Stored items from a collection
^^^^^^^^
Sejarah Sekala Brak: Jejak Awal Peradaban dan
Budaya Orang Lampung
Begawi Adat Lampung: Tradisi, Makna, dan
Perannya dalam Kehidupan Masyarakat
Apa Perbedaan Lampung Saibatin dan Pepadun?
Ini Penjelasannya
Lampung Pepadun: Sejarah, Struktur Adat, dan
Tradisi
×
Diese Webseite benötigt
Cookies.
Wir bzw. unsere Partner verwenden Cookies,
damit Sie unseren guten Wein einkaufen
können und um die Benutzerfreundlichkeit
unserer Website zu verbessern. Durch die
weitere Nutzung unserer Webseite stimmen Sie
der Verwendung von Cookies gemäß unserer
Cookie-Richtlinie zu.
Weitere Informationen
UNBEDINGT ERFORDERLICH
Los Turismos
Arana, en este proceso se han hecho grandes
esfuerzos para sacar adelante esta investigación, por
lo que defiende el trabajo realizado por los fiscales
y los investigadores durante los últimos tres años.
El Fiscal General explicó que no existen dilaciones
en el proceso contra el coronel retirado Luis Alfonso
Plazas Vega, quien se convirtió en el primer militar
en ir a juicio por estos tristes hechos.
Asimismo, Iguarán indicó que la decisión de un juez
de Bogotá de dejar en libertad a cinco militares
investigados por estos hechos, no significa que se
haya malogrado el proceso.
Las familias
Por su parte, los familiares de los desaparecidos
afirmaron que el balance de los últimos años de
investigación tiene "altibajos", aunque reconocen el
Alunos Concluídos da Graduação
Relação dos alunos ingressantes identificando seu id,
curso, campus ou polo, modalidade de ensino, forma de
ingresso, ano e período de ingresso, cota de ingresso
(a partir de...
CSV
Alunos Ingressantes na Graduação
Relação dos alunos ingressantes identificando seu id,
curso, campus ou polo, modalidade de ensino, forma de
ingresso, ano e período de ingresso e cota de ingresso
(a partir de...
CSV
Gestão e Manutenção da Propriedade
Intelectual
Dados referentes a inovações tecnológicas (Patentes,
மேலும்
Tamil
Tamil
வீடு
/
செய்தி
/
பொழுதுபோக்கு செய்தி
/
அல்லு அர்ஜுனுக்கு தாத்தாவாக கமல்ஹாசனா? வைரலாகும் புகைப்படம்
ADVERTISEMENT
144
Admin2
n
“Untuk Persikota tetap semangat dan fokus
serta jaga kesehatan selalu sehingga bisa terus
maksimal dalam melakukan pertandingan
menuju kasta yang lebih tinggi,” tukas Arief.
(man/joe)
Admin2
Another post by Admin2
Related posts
^^^^^^^^
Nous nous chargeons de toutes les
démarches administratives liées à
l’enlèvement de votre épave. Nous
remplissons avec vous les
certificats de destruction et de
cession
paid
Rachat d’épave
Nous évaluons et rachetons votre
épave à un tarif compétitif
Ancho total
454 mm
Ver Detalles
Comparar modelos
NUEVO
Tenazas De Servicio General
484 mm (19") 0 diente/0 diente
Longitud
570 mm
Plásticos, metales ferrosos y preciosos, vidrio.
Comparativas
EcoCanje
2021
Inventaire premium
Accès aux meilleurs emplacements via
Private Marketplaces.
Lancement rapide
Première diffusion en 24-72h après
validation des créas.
^^^^^^^^
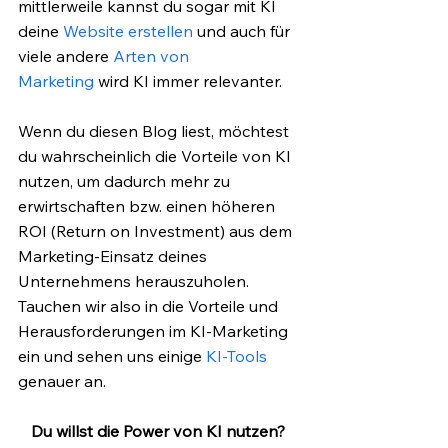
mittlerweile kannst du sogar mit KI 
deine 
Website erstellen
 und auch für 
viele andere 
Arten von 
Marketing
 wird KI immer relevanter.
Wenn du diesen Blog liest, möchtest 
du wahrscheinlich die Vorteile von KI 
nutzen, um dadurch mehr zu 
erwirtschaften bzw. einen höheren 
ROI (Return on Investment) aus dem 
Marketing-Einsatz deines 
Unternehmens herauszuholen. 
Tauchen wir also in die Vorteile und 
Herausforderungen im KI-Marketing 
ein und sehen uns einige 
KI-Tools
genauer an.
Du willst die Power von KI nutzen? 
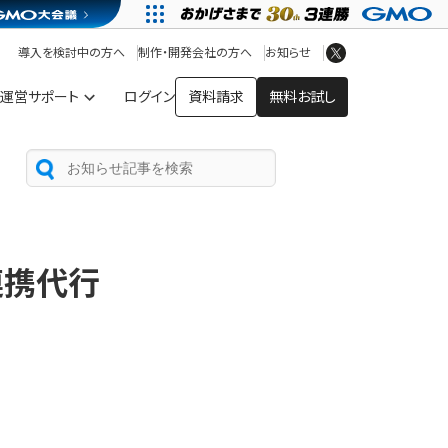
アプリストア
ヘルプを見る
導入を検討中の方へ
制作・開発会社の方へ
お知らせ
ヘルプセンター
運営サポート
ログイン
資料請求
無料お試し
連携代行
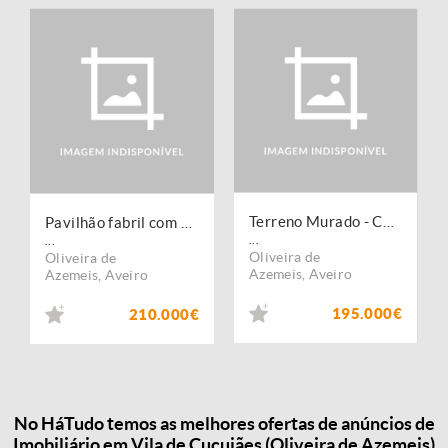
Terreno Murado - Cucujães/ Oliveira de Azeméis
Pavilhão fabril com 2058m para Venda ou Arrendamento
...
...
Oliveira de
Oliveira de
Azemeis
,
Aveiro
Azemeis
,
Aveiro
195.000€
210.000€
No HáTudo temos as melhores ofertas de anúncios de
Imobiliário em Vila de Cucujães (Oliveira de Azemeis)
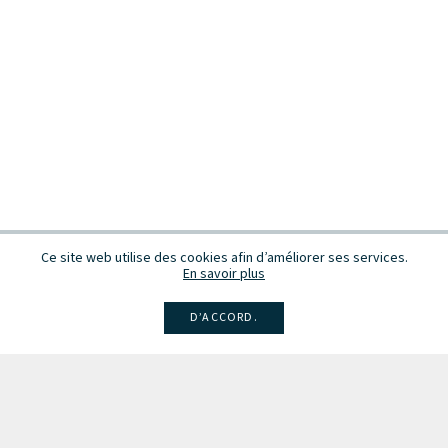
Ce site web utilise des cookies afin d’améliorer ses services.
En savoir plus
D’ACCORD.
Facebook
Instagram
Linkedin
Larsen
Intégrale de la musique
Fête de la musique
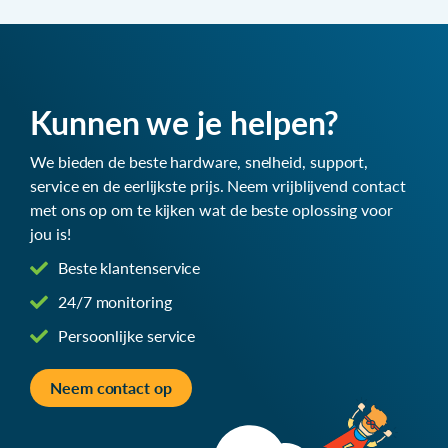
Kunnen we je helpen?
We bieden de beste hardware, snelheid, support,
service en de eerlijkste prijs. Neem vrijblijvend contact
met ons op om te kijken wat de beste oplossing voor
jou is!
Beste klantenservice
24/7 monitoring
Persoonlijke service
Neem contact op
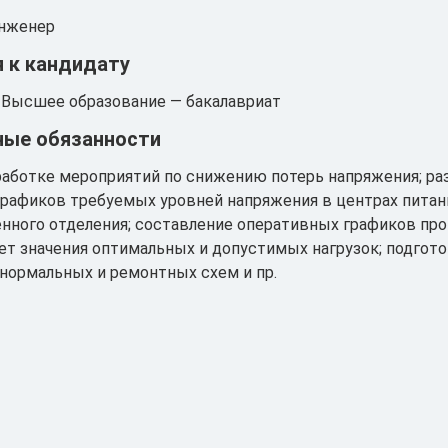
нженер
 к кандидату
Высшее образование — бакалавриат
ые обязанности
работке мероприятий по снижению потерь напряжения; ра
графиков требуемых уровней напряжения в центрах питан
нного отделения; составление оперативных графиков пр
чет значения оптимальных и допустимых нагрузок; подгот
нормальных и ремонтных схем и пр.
^^^^^^^^
(WHAT THE TASK ASKS): Beginning at the line above that contains "können und um die Benutzerfreundlichkeit", return each line exactly through the line that contains "en el proceso", and no others.

(RESULT FOR THIS EXERCISE):
können und um die Benutzerfreundlichkeit
unserer Website zu verbessern. Durch die
weitere Nutzung unserer Webseite stimmen Sie
der Verwendung von Cookies gemäß unserer
Cookie-Richtlinie zu.
Weitere Informationen
UNBEDINGT ERFORDERLICH
Los Turismos
Arana, en este proceso se han hecho grandes
esfuerzos para sacar adelante esta investigación, por
lo que defiende el trabajo realizado por los fiscales
y los investigadores durante los últimos tres años.
El Fiscal General explicó que no existen dilaciones
en el proceso contra el coronel retirado Luis Alfonso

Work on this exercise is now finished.